--- START ---
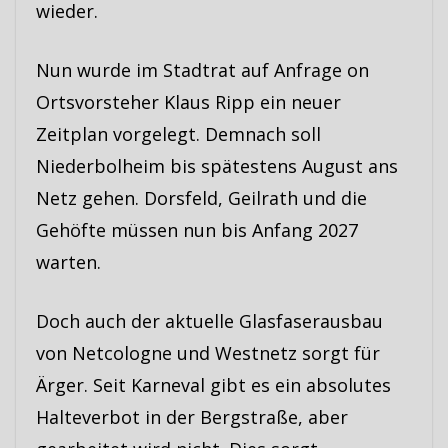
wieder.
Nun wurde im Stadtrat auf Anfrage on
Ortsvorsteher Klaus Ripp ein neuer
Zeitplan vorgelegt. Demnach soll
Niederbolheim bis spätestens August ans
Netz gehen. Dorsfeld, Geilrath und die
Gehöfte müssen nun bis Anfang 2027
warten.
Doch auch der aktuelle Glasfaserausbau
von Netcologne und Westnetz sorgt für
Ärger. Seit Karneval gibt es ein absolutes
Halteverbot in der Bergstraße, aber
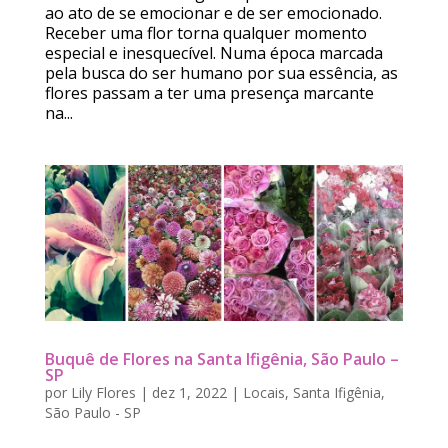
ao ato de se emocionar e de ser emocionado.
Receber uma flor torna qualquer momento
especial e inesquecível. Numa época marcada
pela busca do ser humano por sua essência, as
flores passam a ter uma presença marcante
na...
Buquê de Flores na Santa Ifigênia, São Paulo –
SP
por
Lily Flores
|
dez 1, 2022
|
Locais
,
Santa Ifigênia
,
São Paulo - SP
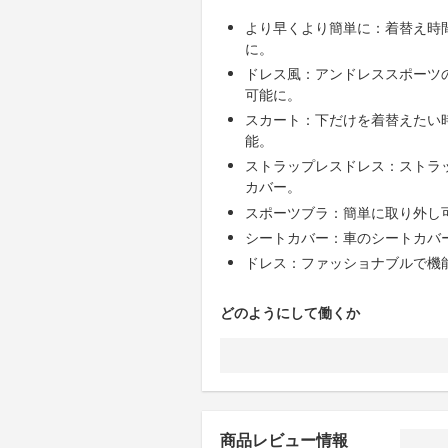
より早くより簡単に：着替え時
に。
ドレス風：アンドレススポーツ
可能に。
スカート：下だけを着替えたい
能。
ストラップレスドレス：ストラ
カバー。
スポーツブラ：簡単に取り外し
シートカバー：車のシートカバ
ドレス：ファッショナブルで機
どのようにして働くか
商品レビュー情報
--- END ---
--- START ---
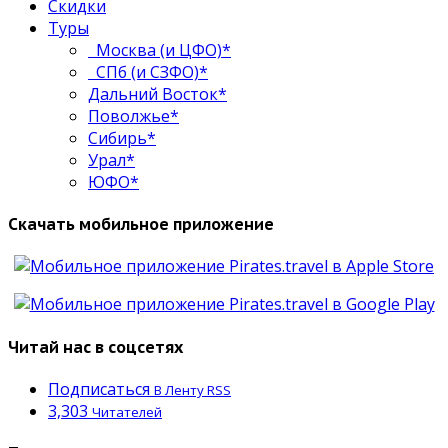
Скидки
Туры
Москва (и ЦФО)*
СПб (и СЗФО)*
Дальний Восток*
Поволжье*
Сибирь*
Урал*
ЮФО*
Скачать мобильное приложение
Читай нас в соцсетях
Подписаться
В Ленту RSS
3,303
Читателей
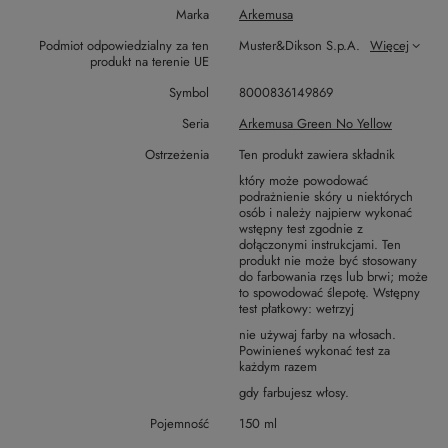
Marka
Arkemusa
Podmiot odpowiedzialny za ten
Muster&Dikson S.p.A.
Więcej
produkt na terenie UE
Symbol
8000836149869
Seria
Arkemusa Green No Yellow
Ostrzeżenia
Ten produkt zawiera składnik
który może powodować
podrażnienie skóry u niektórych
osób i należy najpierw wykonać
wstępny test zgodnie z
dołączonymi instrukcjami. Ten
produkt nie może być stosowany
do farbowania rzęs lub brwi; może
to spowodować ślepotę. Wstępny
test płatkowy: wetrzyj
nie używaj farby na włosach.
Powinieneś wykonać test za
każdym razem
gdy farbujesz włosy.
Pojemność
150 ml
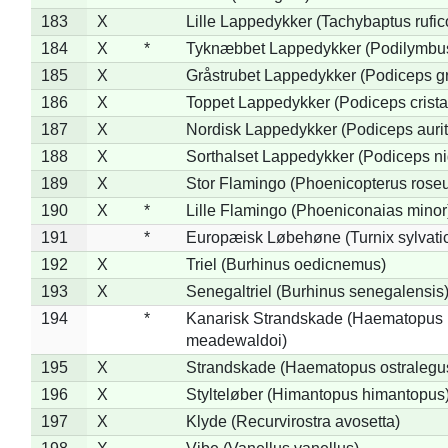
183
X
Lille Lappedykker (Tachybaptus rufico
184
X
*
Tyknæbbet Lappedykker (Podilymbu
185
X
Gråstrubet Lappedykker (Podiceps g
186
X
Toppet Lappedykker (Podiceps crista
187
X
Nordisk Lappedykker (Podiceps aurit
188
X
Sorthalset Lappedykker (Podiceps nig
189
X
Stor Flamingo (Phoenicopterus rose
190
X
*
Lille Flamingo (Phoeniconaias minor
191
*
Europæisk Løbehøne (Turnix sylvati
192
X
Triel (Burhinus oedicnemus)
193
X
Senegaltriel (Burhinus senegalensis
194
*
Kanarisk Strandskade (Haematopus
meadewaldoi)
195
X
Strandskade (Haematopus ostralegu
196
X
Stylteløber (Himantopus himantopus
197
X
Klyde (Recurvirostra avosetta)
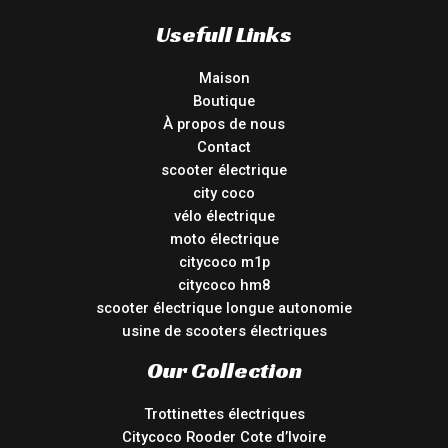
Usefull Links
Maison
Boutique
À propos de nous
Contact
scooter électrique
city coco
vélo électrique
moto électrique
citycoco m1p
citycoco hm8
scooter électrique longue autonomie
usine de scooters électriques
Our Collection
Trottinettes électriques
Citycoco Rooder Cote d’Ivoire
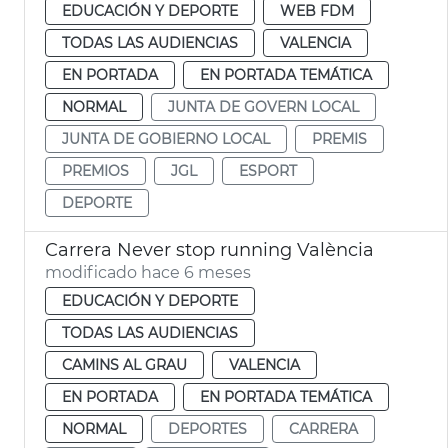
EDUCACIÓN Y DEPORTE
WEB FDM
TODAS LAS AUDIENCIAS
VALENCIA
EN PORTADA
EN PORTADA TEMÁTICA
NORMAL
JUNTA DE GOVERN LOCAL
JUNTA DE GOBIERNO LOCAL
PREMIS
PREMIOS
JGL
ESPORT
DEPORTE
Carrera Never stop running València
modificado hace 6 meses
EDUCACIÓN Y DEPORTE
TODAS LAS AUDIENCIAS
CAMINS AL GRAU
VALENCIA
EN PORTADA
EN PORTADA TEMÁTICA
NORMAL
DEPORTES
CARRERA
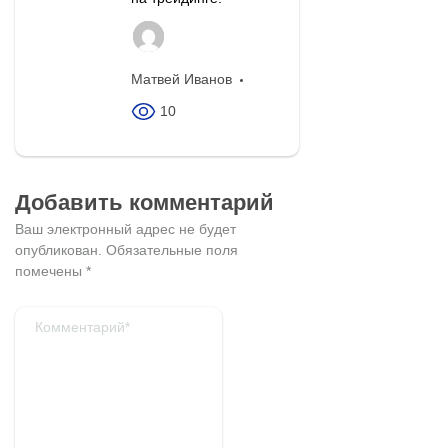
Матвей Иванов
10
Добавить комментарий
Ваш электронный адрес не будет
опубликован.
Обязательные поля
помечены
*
--- END ---
## What to produce
Count up the lines in the records that contain the word "Burhinus" and reply with that figure only.

## Response to the exercise
2